Thanks to the following people for being involved in discussion around the specification, or piloting with the specification:

  • Vitor Baptista
  • Sarah Bird
  • Anders Pedersen
  • Samidh Chakrabarti
  • Pierre Chrzanowski
  • Andrew Clarke
  • Velichka Dimitrova
  • Friedrich Lindenberg
  • James McKinney
  • Paolo de Renzio
  • Martin Tisne

Appendix

Budget Data

A budget is over a year-long process of planning, execution, and oversight of a government's expenditures and revenues. At multiple stages in the process, quantitative data is generated, data which specifies the sums of money spent or collected by the government. This data can represent either plans/projections or actual transactions.

In a typical budget process, a government authority, e.g. the executive arm, will put together a proposed budget and submit that for approval, e.g. by the country's legislative arm. The approval process might involve making changes to the proposal before the approved version is accepted. As time goes by there is a possibility that some projects, institutions etc. will require more money to fulfill their task so adjustments need to be made to the approved budget. The adjustment is then approved by the original budget entity, e.g. the legislative arm. This usually requires reasoning for why the original budget was not sufficient. The executed budget is the actual money spent or collected which can then be compared to the approved and adjusted plan.

By recognizing the following distinctions between data types, Fiscal Data Package is expressive enough to cover the data generated at every stage:

  • Data can represent either expenditures or revenues.
  • Data can be either aggregated or transactional. An item of aggregated data represents a whole category of spending (e.g. spending on primary education). An item of transactional data represents a single transaction at some specific point in time.
  • Data can come from any phase in the budget cycle (proposal, approval, adjustment, execution). This includes three different types of planned / projected budget items (proposal, approval, adjustment) and one representing actual completed transactions (execution).

Budget Hierarchy and Categorizations

Budget data has various degrees of hierarchy, depending on the perspective. From a functional perspective it can use a functional classification.
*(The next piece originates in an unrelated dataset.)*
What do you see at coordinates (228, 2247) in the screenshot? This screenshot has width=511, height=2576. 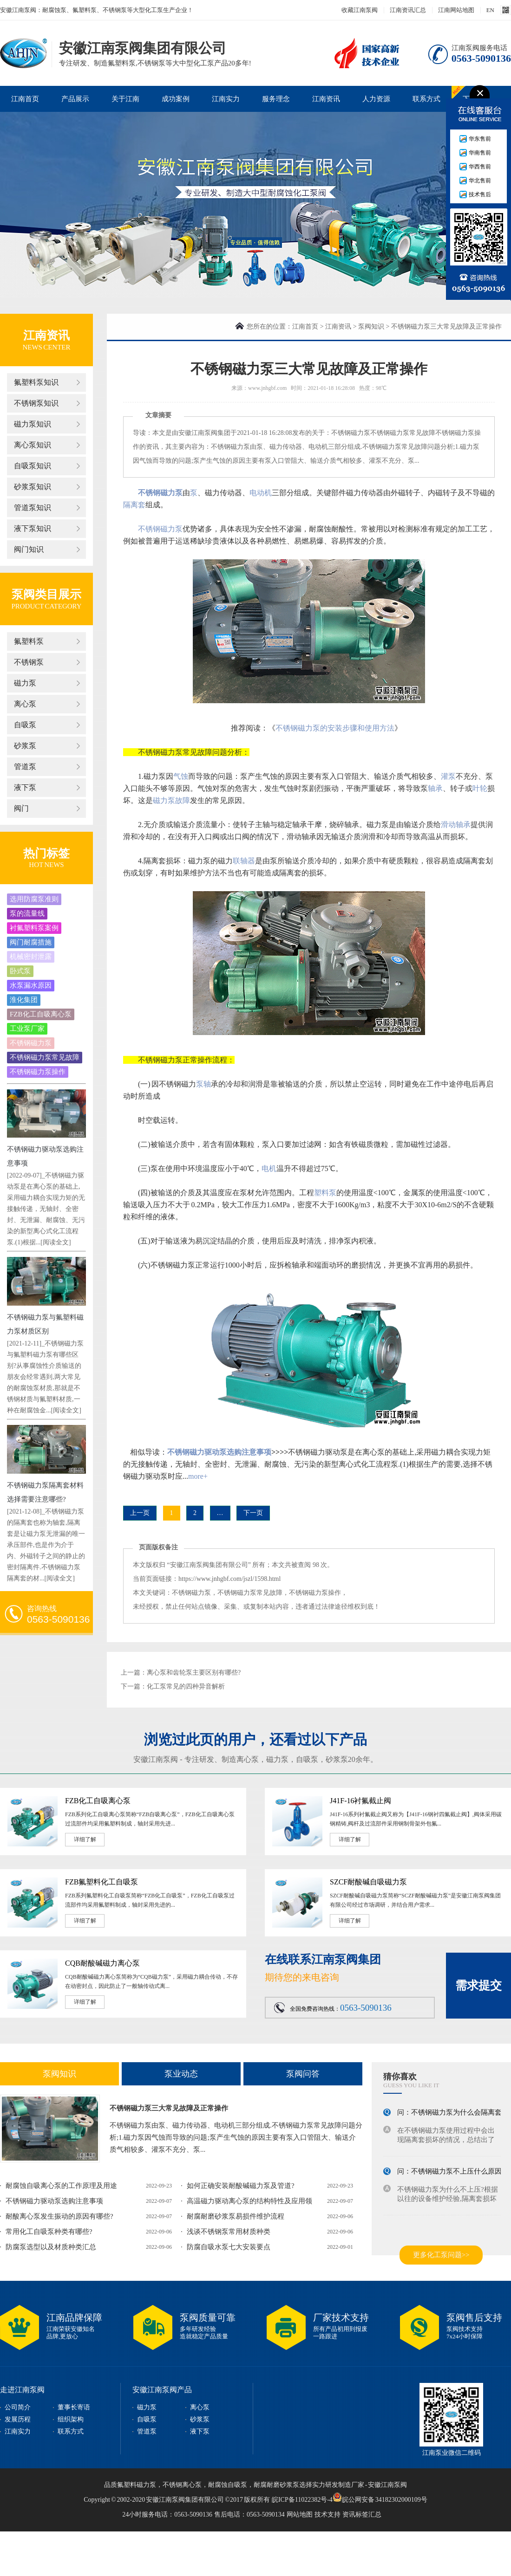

The functional classification can be set up as a few levels (a hierarchy). An economical classification is not compatible with the functional hierarchy and has a different hierarchy. Another possible hierarchy would be a program/project hierarchy where many projects are a part of a program.

All of these hierarchies give a picture of how the budget line fits into the bigger picture, but none of them can give the whole picture. Budget data usually only includes general classification categories or the top few hierarchies. For example, a project can usually be broken down into tasks, but budget data usually would not go into so much detail. It might not even be divided into projects.
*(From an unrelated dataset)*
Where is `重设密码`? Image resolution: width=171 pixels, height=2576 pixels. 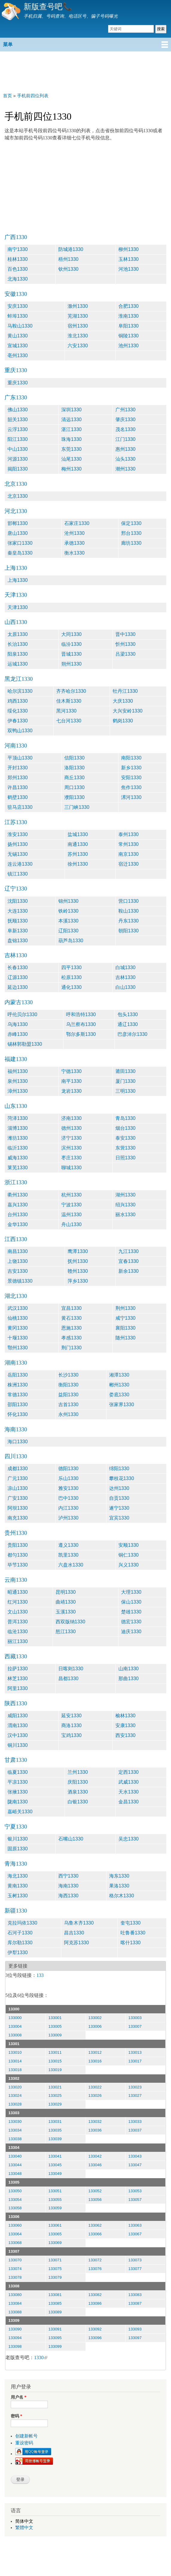
重设密码 is located at coordinates (24, 2442).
Categorizing and organizing the data is more about describing it from the bigger perspective than breaking it down into detailed components and the Fiscal Data Package specification tries to take that into account by including top level hierarchies and generalised classification systems but there is still a possibility to go into details by supplying a good description of every row in the budget data.

Footnotes

  1. We have chosen OLAP because OLAP is specfically designed for situations where there is one (or more) central numerical values and then various classifications of that data. Fiscal data has at its heart a single numeric concept: money. Hence the fit with OLAP.